Giant Bushrat

By Prodenbough
Latrine

This is where I go to the bathroom in Yembering. A hole in the ground, with some bricks built around it, behind my house. The door on the right is my "private" latrine, to which only I have the key, and the door on the left is the latrine that the Guinean teachers use when they are at work. As you may be able to guess, the structure is not animal-proof.

Principal with bushrat

This is what I found lurking in my latrine one morning this week: a bushrat. I opened the door, and he was huddled in the corner staring back at me. It scared me half to death. I immediately alerted my principal, who fetched some students. As I looked on in horror, the students killed it by hitting it with a stick. They seemed to enjoy themselves while doing so. When the creature was dead, my principal picked it up. I snapped a photo, and then he chucked the corpse over the compound wall.

I dread going to the bathroom. When will I meet another bushrat there, or worse yet, a snake?
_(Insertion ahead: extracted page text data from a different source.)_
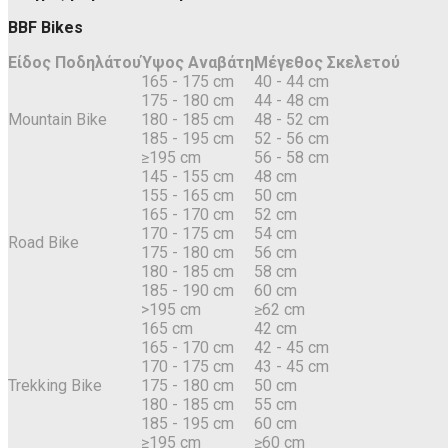
BBF Bikes
Είδος Ποδηλάτου
Ύψος Αναβάτη
Μέγεθος Σκελετού
165 - 175 cm
40 - 44 cm
175 - 180 cm
44 - 48 cm
Mountain Bike
180 - 185 cm
48 - 52 cm
185 - 195 cm
52 - 56 cm
≥195 cm
56 - 58 cm
145 - 155 cm
48 cm
155 - 165 cm
50 cm
165 - 170 cm
52 cm
170 - 175 cm
54 cm
Road Bike
175 - 180 cm
56 cm
180 - 185 cm
58 cm
185 - 190 cm
60 cm
>195 cm
≥62 cm
165 cm
42 cm
165 - 170 cm
42 - 45 cm
170 - 175 cm
43 - 45 cm
Trekking Bike
175 - 180 cm
50 cm
180 - 185 cm
55 cm
185 - 195 cm
60 cm
≥195 cm
≥60 cm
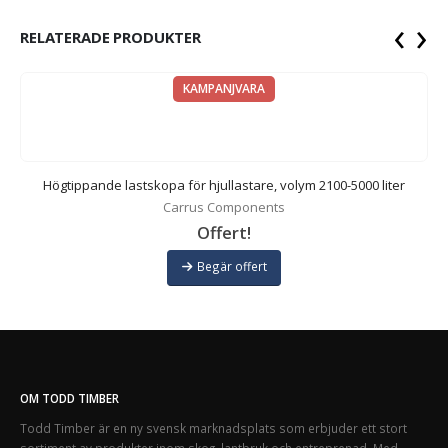
‹
›
RELATERADE PRODUKTER
KAMPANJVARA
0
Högtippande lastskopa för hjullastare, volym 2100-5000 liter
Carrus Components
Offert!
Begär offert
OM TODD TIMBER
Todd Timber är en ny svensk marknadsplats som erbjuder ett stort
sortiment av produkter inom skog, lantbruk och entreprenad. Med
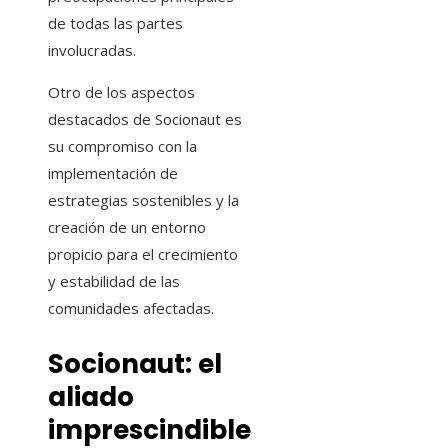
de todas las partes
involucradas.
Otro de los aspectos
destacados de Socionaut es
su compromiso con la
implementación de
estrategias sostenibles y la
creación de un entorno
propicio para el crecimiento
y estabilidad de las
comunidades afectadas.
Socionaut: el
aliado
imprescindible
Although the people of Yembering share my fear of snakes, they don’t understand my fear of bushrats. Bushrats are completely unaggressive, my principal tells me, so what exactly am I afraid of? I don’t know, it’s a giant rat! Isn’t that just inherently terrifying and repulsive? The stuff of nightmares? Apparently not, or at least only for crazy white people.
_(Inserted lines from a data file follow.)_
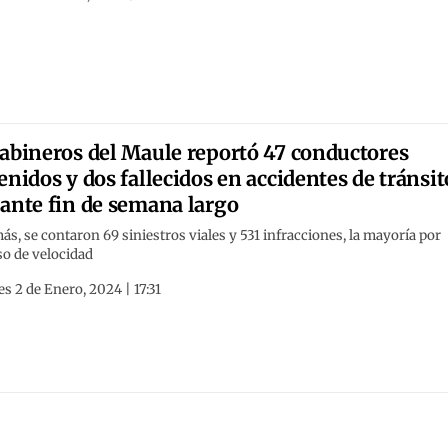
abineros del Maule reportó 47 conductores
enidos y dos fallecidos en accidentes de tránsit
ante fin de semana largo
s, se contaron 69 siniestros viales y 531 infracciones, la mayoría por
so de velocidad
s 2 de Enero, 2024 | 17:31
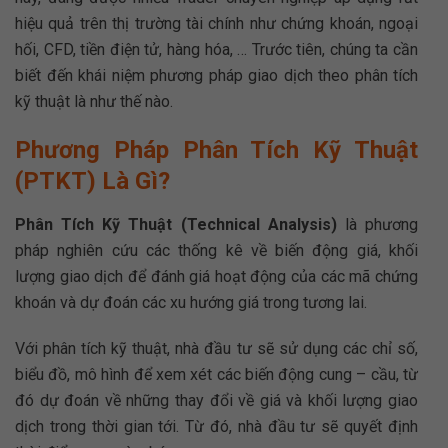
hiệu quả trên thị trường tài chính như chứng khoán, ngoại
hối, CFD, tiền điện tử, hàng hóa, … Trước tiên, chúng ta cần
biết đến khái niệm phương pháp giao dịch theo phân tích
kỹ thuật là như thế nào.
Phương Pháp Phân Tích Kỹ Thuật
(PTKT) Là Gì?
Phân Tích Kỹ Thuật (Technical Analysis)
là phương
pháp nghiên cứu các thống kê về biến động giá, khối
lượng giao dịch để đánh giá hoạt động của các mã chứng
khoán và dự đoán các xu hướng giá trong tương lai.
Với phân tích kỹ thuật, nhà đầu tư sẽ sử dụng các chỉ số,
biểu đồ, mô hình để xem xét các biến động cung – cầu, từ
đó dự đoán về những thay đổi về giá và khối lượng giao
dịch trong thời gian tới. Từ đó, nhà đầu tư sẽ quyết định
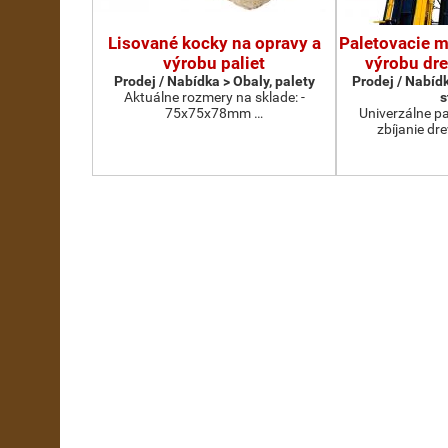
Lisované kocky na opravy a
Paletovacie m
výrobu paliet
výrobu dre
Prodej / Nabídka > Obaly, palety
Prodej / Nabíd
Aktuálne rozmery na sklade: -
s
75x75x78mm …
Univerzálne pa
zbíjanie dr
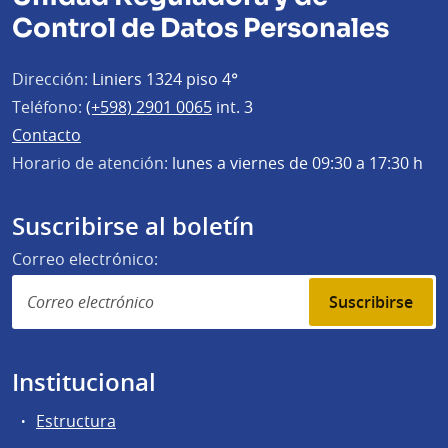
Control de Datos Personales
Dirección:
Liniers 1324 piso 4°
Teléfono:
(+598) 2901 0065
int. 3
Contacto
Horario de atención:
lunes a viernes de 09:30 a 17:30 h
Suscribirse al boletín
Correo electrónico:
Suscribirse
Institucional
Estructura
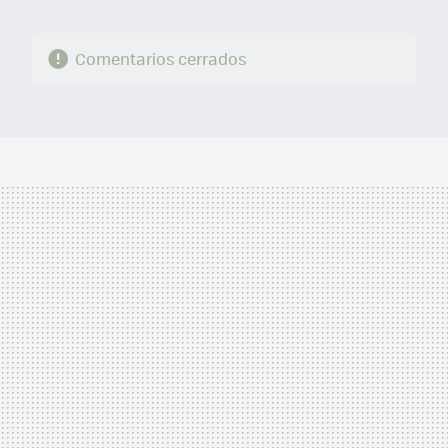
Comentarios cerrados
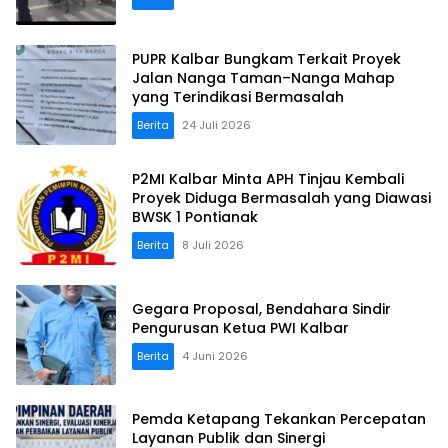
PUPR Kalbar Bungkam Terkait Proyek
Jalan Nanga Taman–Nanga Mahap
yang Terindikasi Bermasalah
Berita
24 Juli 2026
P2MI Kalbar Minta APH Tinjau Kembali
Proyek Diduga Bermasalah yang Diawasi
BWSK 1 Pontianak
Berita
8 Juli 2026
Gegara Proposal, Bendahara Sindir
Pengurusan Ketua PWI Kalbar
Berita
4 Juni 2026
Pemda Ketapang Tekankan Percepatan
Layanan Publik dan Sinergi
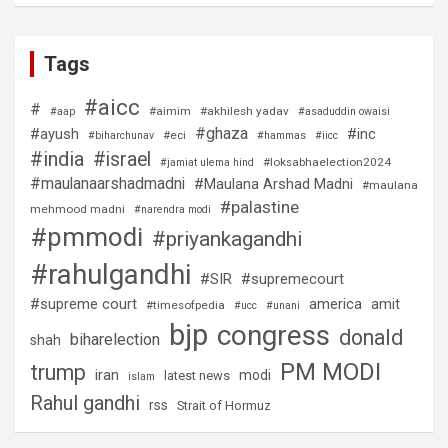
Tags
#aicc
#
#aimim
#akhilesh yadav
#aap
#asaduddin owaisi
#ghaza
#ayush
#inc
#eci
#biharchunav
#hammas
#iicc
#india
#israel
#loksabhaelection2024
#jamiat ulema hind
#maulanaarshadmadni
#Maulana Arshad Madni
#maulana
#palastine
mehmood madni
#narendra modi
#pmmodi
#priyankagandhi
#rahulgandhi
#SIR
#supremecourt
#supreme court
america
amit
#timesofpedia
#ucc
#unani
bjp
congress
donald
biharelection
shah
PM MODI
trump
iran
modi
latest news
islam
Rahul gandhi
rss
Strait of Hormuz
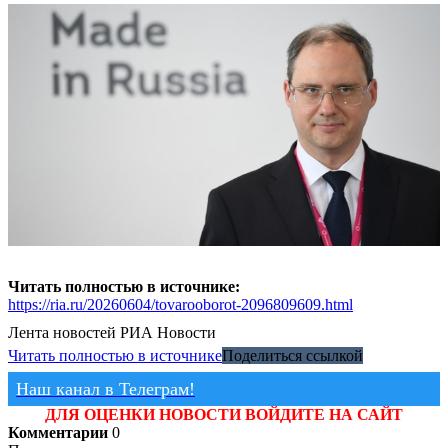
Читать полностью в источнике:
https://ria.ru/20260604/tovarooborot-2096809609.html
Лента новостей
РИА Новости
Читать полностью в источнике
Поделиться ссылкой
Наш канал в Телеграм!
ДЛЯ ОЦЕНКИ НОВОСТИ ВОЙДИТЕ НА САЙТ
Комментарии
0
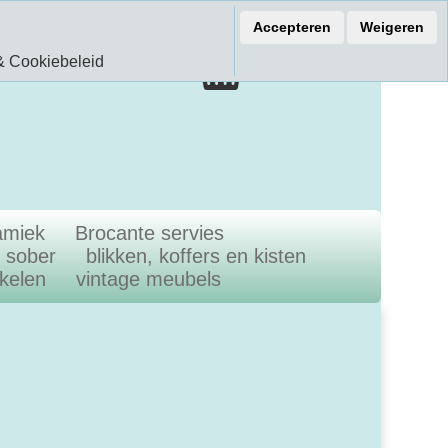
ef 15% korting
Accepteren
Weigeren
€ 0.00
& Cookiebeleid
0.00 Artikelen
amiek
Brocante servies
n sober
blikken, koffers en kisten
ikelen
vintage meubels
There are many reasons why I am not cut out for village life, including my fear of critters such as giant bushrats. When I arrived in Guinea in September 2010, I was ready to go back to Gueckedou, the large city that was originally supposed to be my site. I knew I had a nice house waiting for me there, with a real, indoor, ceramic toilet. It doesn’t seem intuitive that you can have a toilet like that without indoor plumbing, but it turns out that you can, it just involves gathering buckets of water with which to flush. Alas, Peace Corps refused to send volunteers back to the Forest Region of Guinea, because it was too far away and isolated. It was ok when there were 75-100 volunteers in country. Nowadays, with fewer than 15 volunteers, they didn’t want to spread the volunteers out so thinly (for security measures, in case of the need for a quick evacuation). If you were wondering why my site was changed, there’s the reason.

So no nice indoor toilet for me. For the rest of my time in Africa, it looks like I’m stuck with this outdoors latrine. I’ll just have to watch out for visitors such as cockroaches, spiders, lizards, frogs, bats, and, of course, bushrats.